> _Required action_: From the listing below, copy every line with the word "promuovere".

> _Dataset records_:

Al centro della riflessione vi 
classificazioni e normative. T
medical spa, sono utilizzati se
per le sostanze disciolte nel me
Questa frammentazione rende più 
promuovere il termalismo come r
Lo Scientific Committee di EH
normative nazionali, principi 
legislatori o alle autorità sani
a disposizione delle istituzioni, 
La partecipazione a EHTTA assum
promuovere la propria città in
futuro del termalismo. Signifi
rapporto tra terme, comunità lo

==

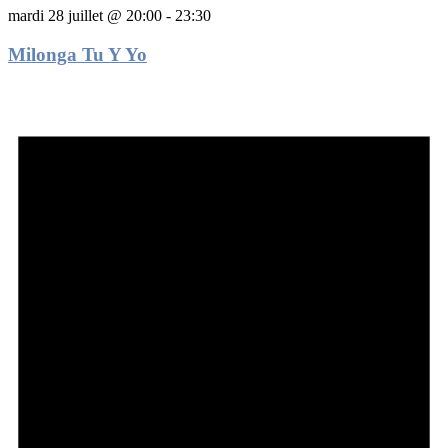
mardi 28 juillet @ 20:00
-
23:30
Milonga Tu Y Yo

> _Response to this exercise_:
promuovere il termalismo come r
promuovere la propria città in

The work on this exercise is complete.